ÖGK-Generaldirektor Bernhard Wurzer widersprach Grubmüllers Schilderungen ebenso. Es gebe ein Direktverrechnungsübereinkommen mit der Wiener Gebietskrankenkasse, das rückwirkend abgeschlossen worden sei und in das die ÖGK mit 2020 eingetreten sei. Mittlerweile habe er auch schon einen Teil abgerechnet, sagte Wurzer.

Diesen Vertrag habe die derzeitige Geschäftsführerin abgeschlossen, sagte Grubmüller. Ob und wie die Abrechnungen funktioniere, wisse er nicht. Gibt es keine Direktverrechnung, muss der Patient Leistungen im Vorfeld bezahlen, die er im Nachhinein von der Kasse erstattet bekommt.

Deal zur Aufnahme der Medalp?

Bernhard Wurzer, ehemaliger stv. Generaldirektor des Hauptverbands der Sozialversicherungsträger, war als zweite Auskunftsperson geladen. Er sagte, der Hauptverband habe immer die Auffassung vertreten, dass weitere Krankenanstalten in den Prikraf aufgenommen werden können.

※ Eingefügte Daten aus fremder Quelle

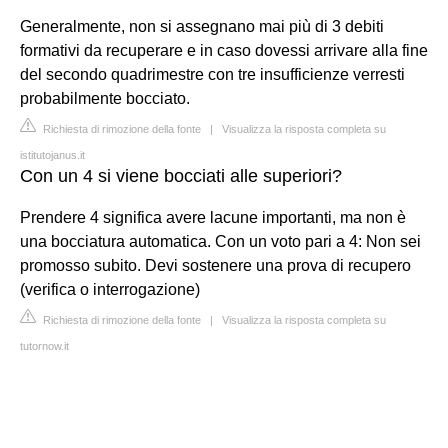
Generalmente, non si assegnano mai più di 3 debiti
formativi da recuperare e in caso dovessi arrivare alla fine
del secondo quadrimestre con tre insufficienze verresti
probabilmente bocciato.
Richiesta di rimozione della fonte
|
Visualizza la risposta completa su
istitutojanus.it
Con un 4 si viene bocciati alle superiori?
Prendere 4 significa avere lacune importanti, ma non è
una bocciatura automatica. Con un voto pari a 4: Non sei
promosso subito. Devi sostenere una prova di recupero
(verifica o interrogazione)
Richiesta di rimozione della fonte
|
Visualizza la risposta completa su
tutornow.it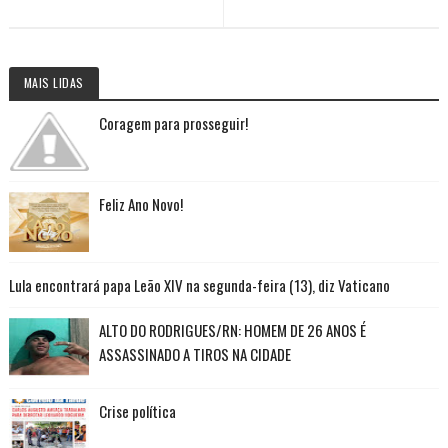
MAIS LIDAS
Coragem para prosseguir!
Feliz Ano Novo!
Lula encontrará papa Leão XIV na segunda-feira (13), diz Vaticano
ALTO DO RODRIGUES/RN: HOMEM DE 26 ANOS É
ASSASSINADO A TIROS NA CIDADE
Crise política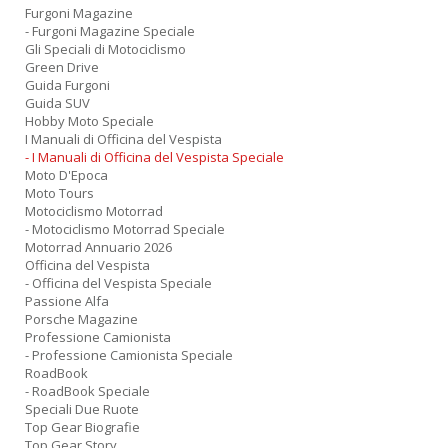
Furgoni Magazine
- Furgoni Magazine Speciale
Gli Speciali di Motociclismo
Green Drive
Guida Furgoni
Guida SUV
Hobby Moto Speciale
I Manuali di Officina del Vespista
- I Manuali di Officina del Vespista Speciale
Moto D'Epoca
Moto Tours
Motociclismo Motorrad
- Motociclismo Motorrad Speciale
Motorrad Annuario 2026
Officina del Vespista
- Officina del Vespista Speciale
Passione Alfa
Porsche Magazine
Professione Camionista
- Professione Camionista Speciale
RoadBook
- RoadBook Speciale
Speciali Due Ruote
Top Gear Biografie
Top Gear Story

Der Fonds solle dabei aber nicht aufgestockt werden, da dies die Versicherten bezahlt hätten.

Der Fachverband der Wirtschaftskammer sei anderer Ansicht gewesen und habe eine Aufstockung des Fonds, als Voraussetzung für eine Neuaufnahme gewollt.

Als es darum ging die Währinger Privatklinik von Walter Grubmüller aufzunehmen, habe Wurzer vorgeschlagen, die Tiroler Medalp mit aufzunehmen, da sich die Imster Privatklinik ebenfalls schon länger darum bemüht. Den Fonds wollte Wurzer nicht erhöhen. Der Betreiber der Medalp hat gute Kontakte zu ÖVP-Politikern und ist Teil der Tiroler Adlerrunde, ein Zusammenschluss Tiroler Unternehmer.  Politische Einflussnahme habe er nicht wahrgenommen.

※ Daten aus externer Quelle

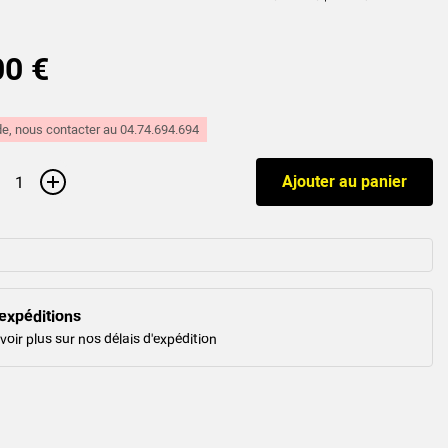
00 €
, nous contacter au 04.74.694.694
+
Ajouter au panier
expéditions
voir plus sur nos délais d'expédition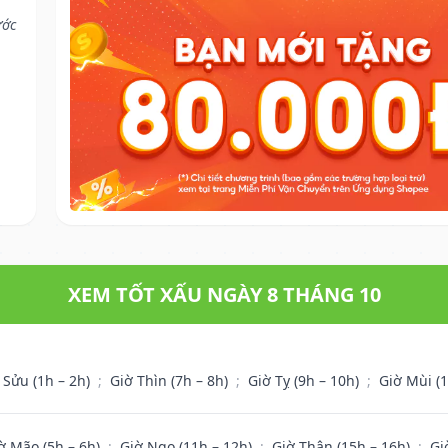
ước
XEM TỐT XẤU NGÀY 8 THÁNG 10
 Sửu (1h – 2h)
;
Giờ Thìn (7h – 8h)
;
Giờ Tỵ (9h – 10h)
;
Giờ Mùi (
ờ Mão (5h – 6h)
;
Giờ Ngọ (11h – 12h)
;
Giờ Thân (15h – 16h)
;
Gi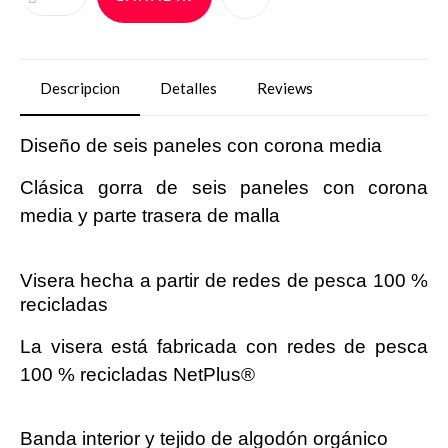
Descripcion
Detalles
Reviews
Diseño de seis paneles con corona media
Clásica gorra de seis paneles con corona
media y parte trasera de malla
Visera hecha a partir de redes de pesca 100
%
recicladas
La visera está fabricada con redes de pesca
100
% recicladas NetPlus
®
Banda interior y tejido de algodón orgánico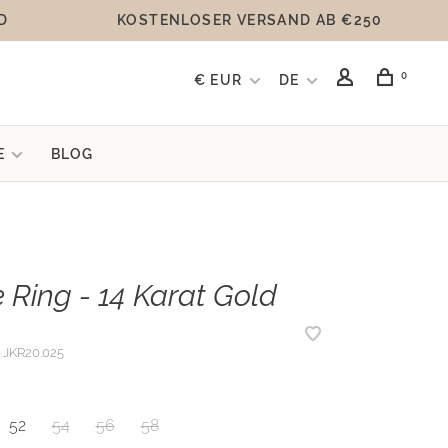
D
KOSTENLOSER VERSAND AB €250
0
€ EUR
DE
E
BLOG
 Ring - 14 Karat Gold
JKR20.025
52
54
56
58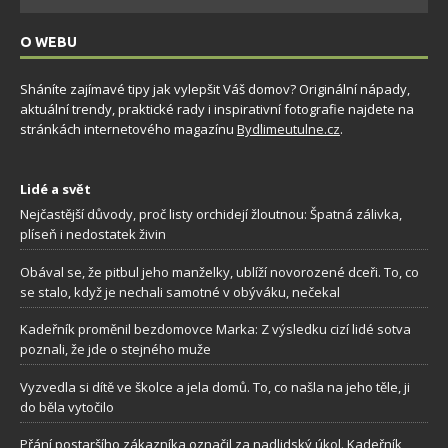
O WEBU
Sháníte zajímavé tipy jak vylepšit Váš domov? Originální nápady,
aktuální trendy, praktické rady i inspirativní fotografie najdete na
stránkách internetového magazínu
Bydlimeutulne.cz
.
Lidé a svět
Nejčastější důvody, proč listy orchidejí žloutnou: Špatná zálivka,
plíseň i nedostatek živin
Obával se, že pitbul jeho manželky, ublíží novorozené dceři. To, co
se stalo, když je nechali samotné v obýváku, nečekal
Kadeřník proměnil bezdomovce Marka: Z výsledku cizí lidé sotva
poznali, že jde o stejného muže
Vyzvedla si dítě ve školce a jela domů. To, co našla na jeho těle, ji
do běla vytočilo
Přání postaršího zákazníka označil za nadlidský úkol. Kadeřník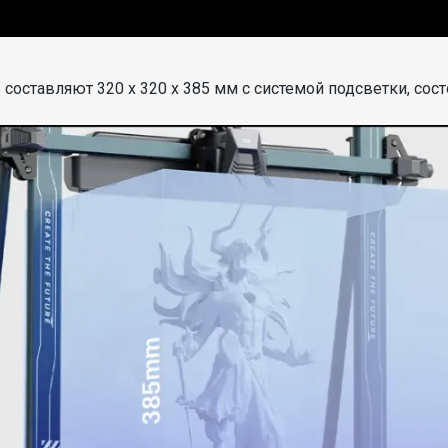
 составляют 320 x 320 x 385 мм с системой подсветки, сос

Wurzer konnte aber nicht sagen, wer schlussendlich hinter der Reform gestanden sei, bei der eine Aufstockung des Prikraf erfolgte.

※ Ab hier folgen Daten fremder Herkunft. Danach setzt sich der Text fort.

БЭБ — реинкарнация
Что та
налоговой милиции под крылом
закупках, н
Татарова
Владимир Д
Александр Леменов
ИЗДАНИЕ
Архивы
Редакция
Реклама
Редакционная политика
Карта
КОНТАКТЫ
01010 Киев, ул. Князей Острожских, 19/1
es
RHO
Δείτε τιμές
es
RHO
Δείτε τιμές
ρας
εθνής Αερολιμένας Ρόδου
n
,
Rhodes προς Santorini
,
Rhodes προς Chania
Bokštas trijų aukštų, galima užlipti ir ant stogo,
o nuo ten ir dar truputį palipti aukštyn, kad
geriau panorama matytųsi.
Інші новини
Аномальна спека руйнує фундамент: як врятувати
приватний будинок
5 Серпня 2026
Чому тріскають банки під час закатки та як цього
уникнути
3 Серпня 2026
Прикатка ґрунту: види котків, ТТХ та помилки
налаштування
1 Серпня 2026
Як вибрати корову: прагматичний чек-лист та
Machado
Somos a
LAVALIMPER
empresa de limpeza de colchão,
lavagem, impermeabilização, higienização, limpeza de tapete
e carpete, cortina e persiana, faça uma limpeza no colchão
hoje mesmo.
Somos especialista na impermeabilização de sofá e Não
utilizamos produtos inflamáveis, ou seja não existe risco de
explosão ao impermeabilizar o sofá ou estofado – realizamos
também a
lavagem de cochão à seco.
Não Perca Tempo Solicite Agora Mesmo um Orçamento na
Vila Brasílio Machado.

Matthias Krenn, stellvertretender ÖGK-Obmann, sagte, Ex-FPÖ-Chef Heinz-Christian Strache habe dreimal bei ihm interveniert, um dem Privatklinik-Eigentümer Walter Grubmüller zu helfen. Einmal habe Strache geschrieben, dass sein Freund "sehr vermögend" sei. Nach der Veröffentlichung des Ibiza-Videos habe Krenn keine weiteren Unternehmungen diesbezüglich gemacht.

Spende an die FPÖ "rein ideologisch"

Grubmüllers Spende von 10.000 Euro an die FPÖ sei "rein ideologisch" gewesen. "Ich habe mir nie ein Gesetz kaufen wollen", sagte Walter Grubmüller. Er habe nur gewollt, dass das Recht eingehalten werde.

"Aus Frust auf die Sozialdemokratie, habe ich 10.000 Euro gespendet, damit es jeder weiß", sagt das ehemalige SPÖ-Mitglied. Ex-Vizekanzler Heinz-Christian Strache sei der einzige gewesen, der sich um Grubmüllers Anliegen gekümmert hätte. Grubmüller und Strache sind eng befreundet und waren gemeinsam auf Urlaub in Korfu.